Due to the complexity of the interactions between the acoustics field and the flow, decoupling them through Finite Elements simulations is essential to better understand the behaviour of the sensor. However, the numerical simulations must be properly defined to guarantee the accuracy of the results; therefore, the first step of this study will propose the setup and validation of an FE simulation to study the acoustic field of the wind sensor in the absence of flow.

The simplified geometry of the wind sensor, illustrated in Fig.1, is imported in COMSOL Multiphysics® with the LiveLink for Solidworks®, which will be thoroughly exploited for this study. The computational domain is set up following an optimisation study outlined in reference [1], and it consists of a block that encompasses half of the resonator area and expands half wavelength outside of it, as shown in Fig.2. The entire computational domain is composed exclusively of air, with the sensor’s walls treated as boundary conditions with an optimised absorption coefficient. The pressure acoustic physics is applied to the whole domain as this study will focus on the acoustic response of the resonator in the absence of flow in the frequency domain. The sensor’s behaviour is replicated treating the transmitting transducer (B following the nomenclature in Fig.2) as a piston oscillating with constant speed amplitude across the frequencies of interest and measuring the signal on transducer A.

The results of this simulation setup have already been validated against experimental data. In particular, the normalised pressure magnitude on the receiving transducer (A) was compared with the voltage signal received by the real transducer while testing, and the results are reported in Fig.3.

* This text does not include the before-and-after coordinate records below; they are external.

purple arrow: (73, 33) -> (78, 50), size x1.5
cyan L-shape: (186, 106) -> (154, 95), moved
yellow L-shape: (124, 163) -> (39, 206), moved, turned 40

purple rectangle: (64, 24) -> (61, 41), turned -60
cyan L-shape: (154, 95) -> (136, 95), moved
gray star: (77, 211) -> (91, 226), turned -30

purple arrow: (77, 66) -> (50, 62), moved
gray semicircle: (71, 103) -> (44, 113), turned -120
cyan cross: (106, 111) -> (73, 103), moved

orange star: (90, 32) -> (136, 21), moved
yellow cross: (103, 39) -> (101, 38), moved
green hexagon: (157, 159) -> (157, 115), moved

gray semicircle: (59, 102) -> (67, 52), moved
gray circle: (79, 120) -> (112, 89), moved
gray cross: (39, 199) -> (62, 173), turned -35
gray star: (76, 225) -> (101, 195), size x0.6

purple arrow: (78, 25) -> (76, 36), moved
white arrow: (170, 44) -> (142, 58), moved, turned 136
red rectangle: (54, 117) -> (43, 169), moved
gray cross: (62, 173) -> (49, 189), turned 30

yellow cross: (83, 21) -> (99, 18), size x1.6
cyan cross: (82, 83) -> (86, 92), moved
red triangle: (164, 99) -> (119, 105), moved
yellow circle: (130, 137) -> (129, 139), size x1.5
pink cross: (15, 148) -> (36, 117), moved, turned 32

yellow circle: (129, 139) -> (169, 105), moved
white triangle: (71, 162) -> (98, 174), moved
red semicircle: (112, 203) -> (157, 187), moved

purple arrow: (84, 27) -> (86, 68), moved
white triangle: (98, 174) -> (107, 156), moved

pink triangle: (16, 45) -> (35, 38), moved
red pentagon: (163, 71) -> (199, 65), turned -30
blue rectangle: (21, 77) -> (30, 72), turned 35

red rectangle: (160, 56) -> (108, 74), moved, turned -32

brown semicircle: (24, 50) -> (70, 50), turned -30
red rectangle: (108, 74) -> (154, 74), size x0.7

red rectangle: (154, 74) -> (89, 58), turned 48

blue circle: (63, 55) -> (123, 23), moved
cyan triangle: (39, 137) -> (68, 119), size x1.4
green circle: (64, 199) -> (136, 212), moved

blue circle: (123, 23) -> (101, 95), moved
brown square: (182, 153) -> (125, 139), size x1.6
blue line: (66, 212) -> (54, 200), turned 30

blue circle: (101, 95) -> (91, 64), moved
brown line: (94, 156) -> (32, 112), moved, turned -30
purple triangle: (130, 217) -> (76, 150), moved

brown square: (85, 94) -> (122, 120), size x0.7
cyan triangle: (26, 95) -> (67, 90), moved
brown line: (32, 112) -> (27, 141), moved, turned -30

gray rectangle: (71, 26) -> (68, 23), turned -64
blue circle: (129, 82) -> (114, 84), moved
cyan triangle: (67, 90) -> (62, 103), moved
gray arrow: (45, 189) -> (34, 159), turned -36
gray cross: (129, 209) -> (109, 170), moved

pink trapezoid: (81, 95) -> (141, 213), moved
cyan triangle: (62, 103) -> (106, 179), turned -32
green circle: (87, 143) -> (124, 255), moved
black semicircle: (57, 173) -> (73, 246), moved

After the validation, this study proposes to create a surrogate model, exploiting the new functionality introduced by COMSOL® v6.2 to vary 10 geometrical parameters and be able to assess their effects on the acoustic response in the absence of flow, without the need to conduct FE simulations. The surrogate model is set up using as input parameters the geometrical features which are varied in their tolerances limit with a normal distribution around the nominal value and the frequency which is varied uniformly in the range of interest.

The outcome of this analysis is to optimise the number of points needed in the Design of Experiments (DoE) table, the structure of the Deep Neural Network (DNN), the loss function used, and the duration of the DNN training. The results will focus on the comparison between the surrogate modelling and FE simulations in terms of accuracy, reliability, and computational time.